Cukup menarik jika kita menyimak karikatur di Media
Indonesia, Rabu, 15 Januari 2014, halaman 14. Di sana digambarkan sosok Jokowi
yang berdiri di tengah kubangan air. Ini adalah gambaran banjir yang menerjang
kota Jakarta. Dari keempat sudut gambar itu ada empat gambar tangan yang
menunjuk ke arah Jokowi seakan hendak menuding bahwa bencana banjir ini karena
kesalahan Jokowi, sebagai simbol Pemprov DKI Jakarta. Yang membuat menarik dari
gambar ini adalah komentar dari salah satu telunjuk tangan, “Kenapa kok cuma dia
yang dituding?”
Pertanyaan tersebut benar-benar mau menggambarkan realitas
yang ada. Sejak banjir menerjang kota Jakarta, 13 Januari lalu, sorotan
komentar negatif terarah kepada Pemprov DKI Jakarta. Yang sering kena imbasnya
adalah Jokowi. Banyak orang, banyak pihak dan juga media, termasuk TV One, memanfaatkan
bencana banjir ini untuk menyerang sosok Jokowi. Mungkin bertujuan mengurangi
elektabilitasnya sebagai calon presiden 2014.
Karena itu, sangat benar apa yang diungkapkan oleh karikatur
di Media Indonesia: “Kenapa kok cuma dia yang dituding?” Karikatur ini hendak
mengatakan kepada kita bahwa masalah banjir ini bukan semata-mata urusan Jokowi
dan/atau Pemprov DKI Jakarta saja. Masalah banjir adalah persoalan banyak
pihak: Pemprov DKI, Pemerintah Pusat, warga DKI dan Pemda Bogor dan Depok.

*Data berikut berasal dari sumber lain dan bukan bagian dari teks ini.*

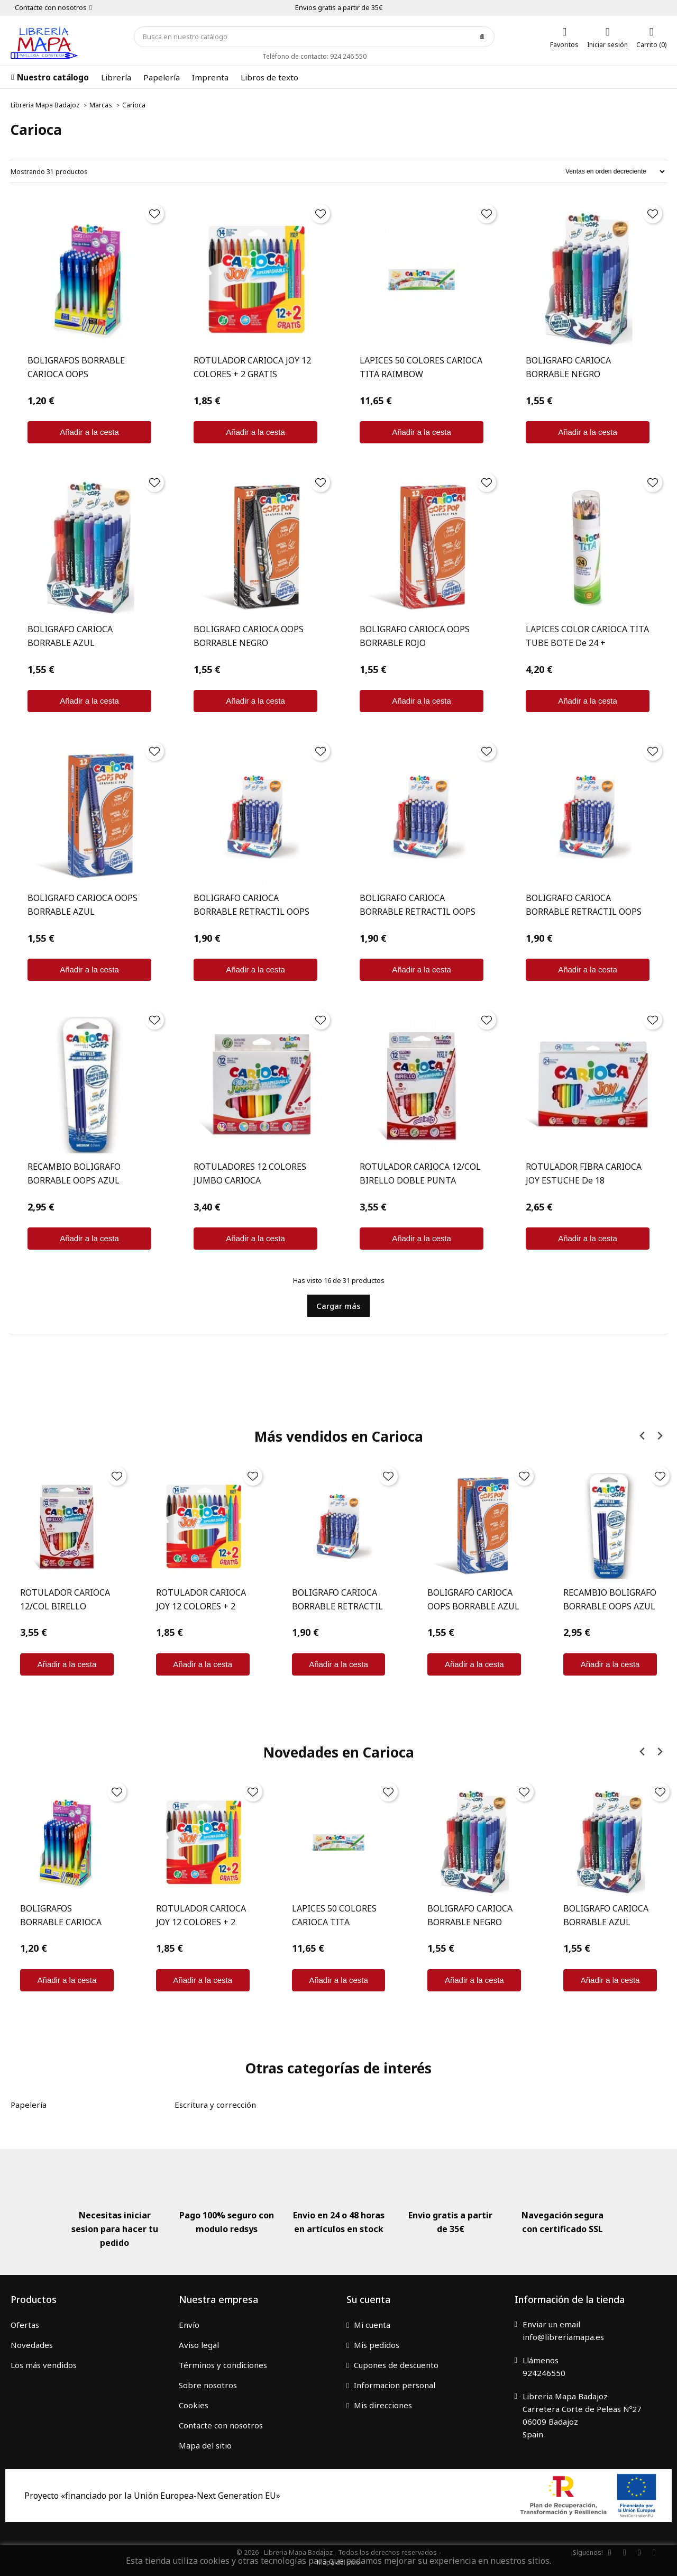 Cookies (193, 2405)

Dari peristiwa banjir kemarin, saya melihat ada beberapa
pelajar berharga yang dapat kita ambil. Pertama,
empati seorang pemimpin. Sejak debit air di beberapa pintu air menunjukkan
tanda-tanda signifikan, Jokowi sudah turun ke lapangan. Bahkan ketika banjir
melanda, Jokowi ada bersama warganya. Beliau turut memantau langsung banjir dan
derita warganya. Tak ada sisten menunda. Bencana terjadi, beliau langsung
hadir.
Hal ini berbeda dengan pimpinan negara ini. Ambil contoh,
sudah hampir empat bulan bencana Gunung Sinabung, baru hari ini (pertengahan
Januari), Presiden SBY mengunjungi warga korban bencana. Karena itu, banyak
pengamat langsung menilai bahwa kunjungannya itu merupakan wujud pencitraan;
untuk menaikkan elaktibilitas partainya. Maklum, sebelumnya, citra Partai
Demokrat jatuh karena ulah Bupati Karo, yang merupakan kader Partai Demokrat. Bisa
dikatakan kalau kunjungan SBY ke Tanah Karo, bukan menunjukkan empatinya,
melainkan citranya.
Kedua, masalah sampah. Diberitakan bahwa
pada tanggal 14 Januari, air banjir mulai menyurut. Surutnya air meninggalkan
sejumlah persoalan. Salah satunya adalah sampah. Ada begitu banyak sampah yang
dibawa banjir memasuki rumah, halaman dan jalanan. Sampah-sampah ini selain membuat
kesan kotor dan jorok, juga meninggalkan aroma tidak sedap. Tentulah beberapa
penyakit siap menguntit.
Kita bisa bertanya, sampah-sampah itu dari mana? Tentulah tak
bisa dilepaskan dari ulah warga. Tanpa ada kesadaran, banyak warga dengan seenaknya
saja membuang sampah di sungai atau sembarang tempat. Nah, ketika banjir, air
membawa sampah itu. Seakan mau dikatakan bahwa banjir mengembalikan lagi sampah
yang dibuang sembarangan oleh penduduk. Jadi, sebenarnya banjir mau memberi
kita pelajaran agar kita jangan membuang sampah ke sungai, kali atau selokan.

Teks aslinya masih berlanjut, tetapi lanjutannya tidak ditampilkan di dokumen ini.